Plusieurs thèmes au menu des 12ème rencontres techniques régionales qui se sont déroulées dans l’Yonne, le 21 septembre dernier, notamment  : l’automatisation automatique des fourrages, la manipulation des ovins, la réduction des antibiotiques.
C’est chez Frédéric Fernandès, éleveur de brebis Romane en sélection à Vault-de-Lugny, près d’Avallon, que s’est déroulée la journée régionale ovine. Installé depuis 2011 hors cadre familial, il vient d’y faire construire une nouvelle bergerie tunnel multi-chapelle, la première dans le département.

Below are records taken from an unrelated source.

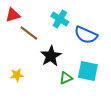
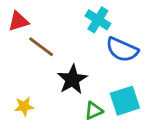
cyan cross: (60, 19) -> (98, 20), moved
cyan square: (88, 71) -> (125, 101), turned -30

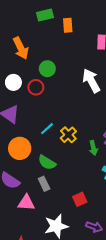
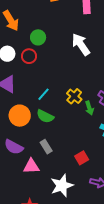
yellow cross: (68, 135) -> (74, 96), moved
green semicircle: (47, 162) -> (45, 116), moved

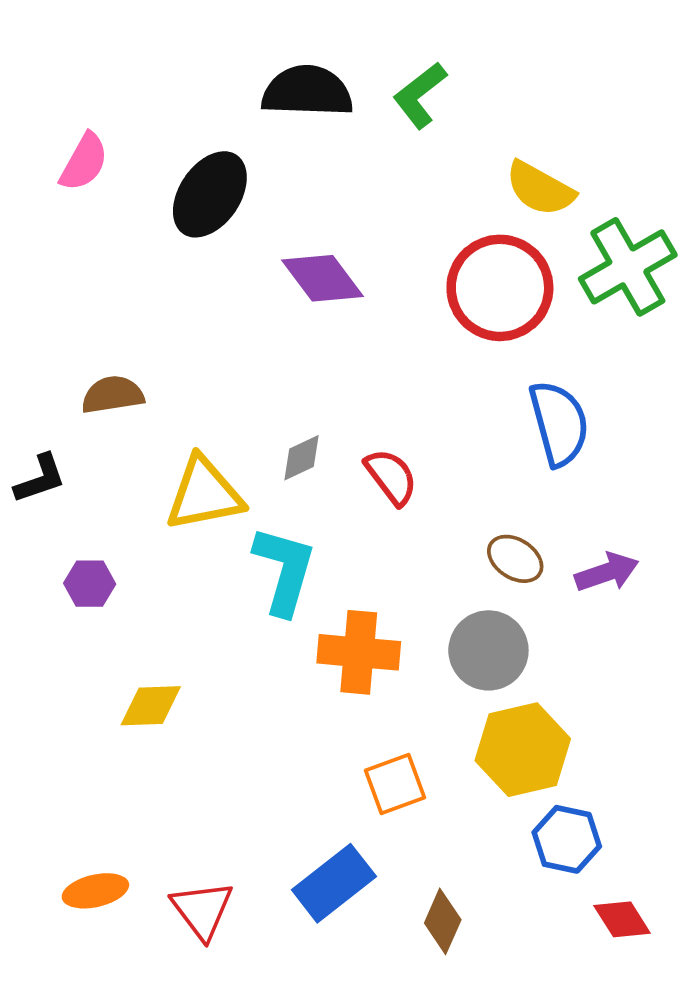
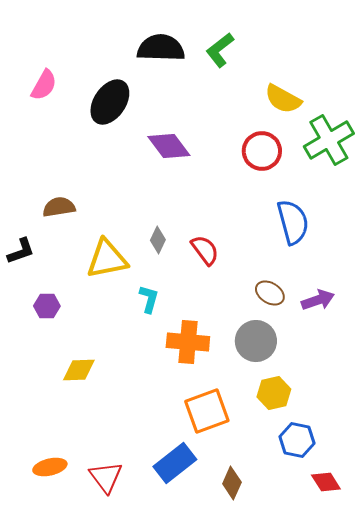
red circle: (500, 288) -> (262, 151), size x0.7
gray diamond: (301, 458) -> (158, 240), turned -40
cyan L-shape: (284, 570) -> (149, 299), size x0.6
yellow hexagon: (523, 750) -> (274, 393), size x0.7
orange square: (395, 784) -> (207, 411), size x1.4

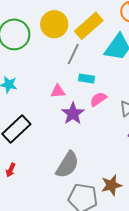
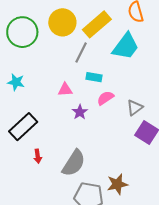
purple star: (73, 114) -> (80, 112), size x0.7
red arrow: (11, 170) -> (38, 156), moved, turned -32

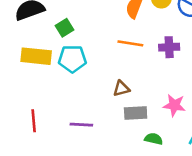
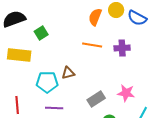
cyan pentagon: (72, 59) -> (47, 82), moved
brown triangle: (121, 88) -> (68, 73), moved
gray rectangle: (136, 113) -> (96, 99), turned -30

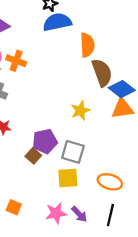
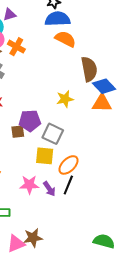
orange semicircle: (87, 45) -> (65, 39), moved, turned -70
brown square: (33, 156) -> (18, 132), turned 32
orange ellipse: (110, 182) -> (68, 165), moved, turned -70
black line: (110, 215) -> (68, 185), moved

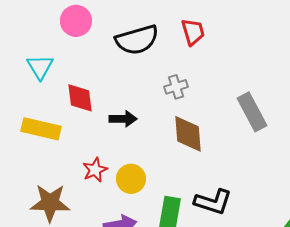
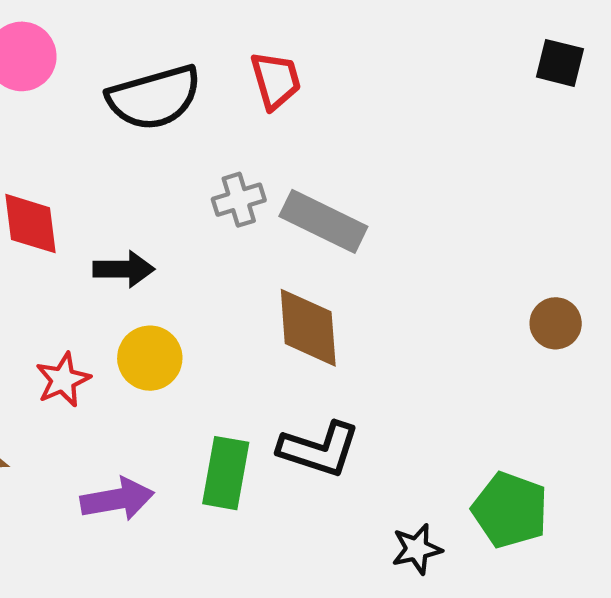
gray rectangle: (252, 112) -> (323, 221), moved, turned -36
brown diamond: (188, 134) -> (308, 328), moved
yellow circle: (131, 179) -> (150, 358), moved

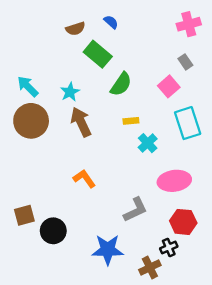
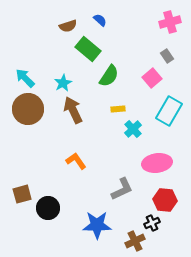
cyan rectangle: (188, 123) -> (169, 111), turned 48

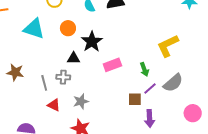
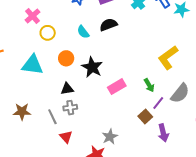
black triangle: (74, 58) -> (67, 89), moved
brown square: (135, 99) -> (145, 116), turned -32
gray star: (81, 101) -> (110, 137), moved
red triangle: (54, 105) -> (66, 137), turned 32

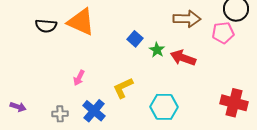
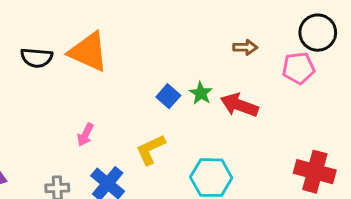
brown arrow: (187, 19) -> (245, 47), size x0.6
blue square: (135, 39) -> (168, 96), moved

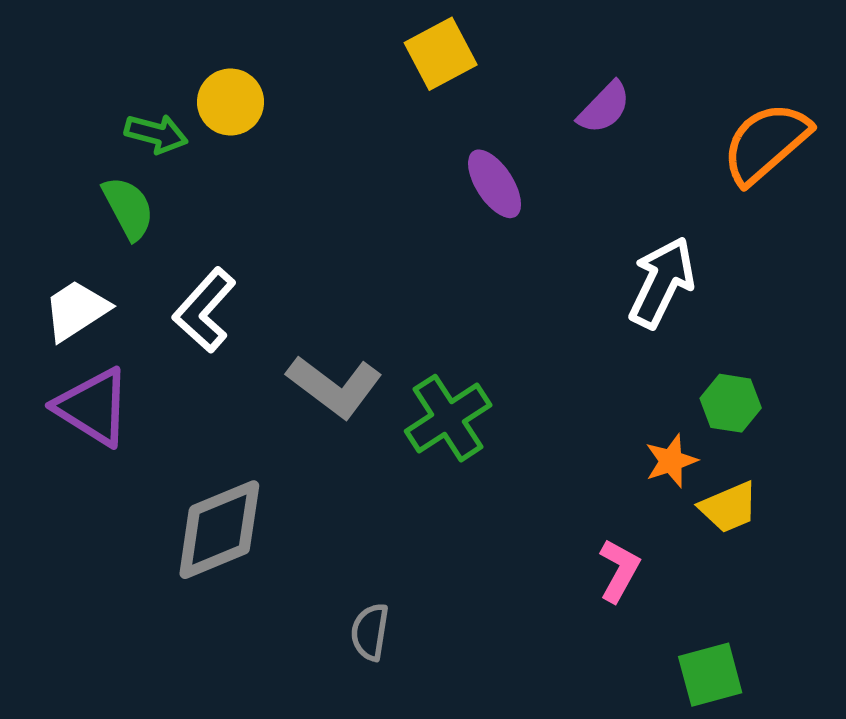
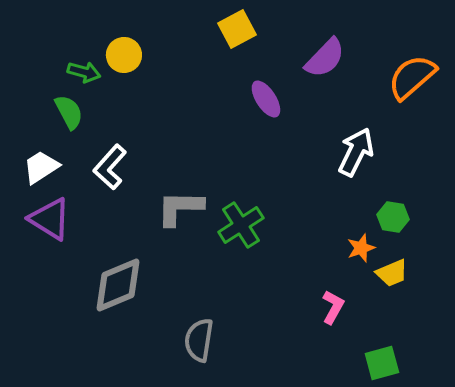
purple semicircle: (604, 108) -> (325, 58), size x1.4
gray L-shape: (335, 386) -> (180, 208), turned 144
gray semicircle: (370, 632) -> (199, 340), size x1.4

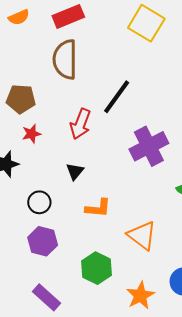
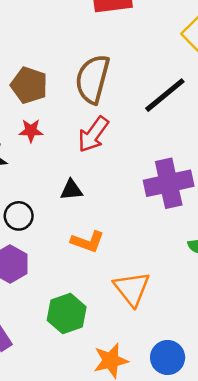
brown semicircle: (65, 59) -> (93, 79), moved
black line: (117, 97) -> (165, 95), moved
black triangle: (75, 171) -> (71, 190), turned 30

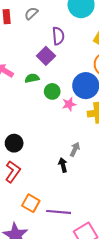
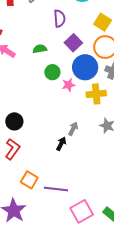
purple square: (46, 56) -> (73, 43), moved
green semicircle: (32, 78) -> (40, 49), moved
black arrow: (63, 165) -> (61, 144), turned 40

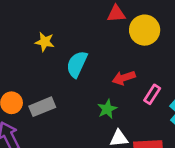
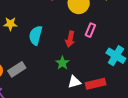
red arrow: (124, 78) -> (70, 39), turned -49
pink rectangle: (152, 94) -> (90, 30), moved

Plusieurs ateliers au menu de cette journée, notamment sur le thème de la diminution de consommation d’antibiotique en élevage ovin. Pour Edwige Bornot, vétérinaire à Vénarey-les-Laumes, il est important de «reprendre les fondamentaux de l’élevage et lâcher la seringue !» Sont visés dans le plan écoantibio du ministère, ces antibiotiques dits «critiques», de dernière génération, que l’on réserve pour une utilisation en médecine humaine : «tous les chercheurs s’accordent à dire que si on continue à utiliser les antibiotiques comme on le fait, ce sera la première cause de mortalité des humains dans deux siècles, toutes les bactéries étant devenues résistantes…» En matière de zootechnie, tout commence par une bonne préparation à l’agnelage, de sorte d’obtenir un colostrum de qualité. Ingéré dans les six premières heures de sa naissance et en quantité suffisante (10% de son poids), il reste le meilleur gage de santé pour l’agneau : «c’est vraiment la base de la baisse de l’utilisation des antibiotiques, car un animal a une chance sur deux de mourir dans un milieu infecté. Et si les premiers agneaux à avoir des diarrhées s’infectent avec 100 000 bactéries, ils en excrètent 100 milliards ! Vous voyez comme il est facile d’ensemencer toute une bergerie…» Si les antibiotiques restent nécessaires «pour éteindre l’incendie» en cas d’épidémie, il est impératif, quelque soit le problème, de toujours commencer par en identifier la cause, afin de faire baisser la cause infectieuse.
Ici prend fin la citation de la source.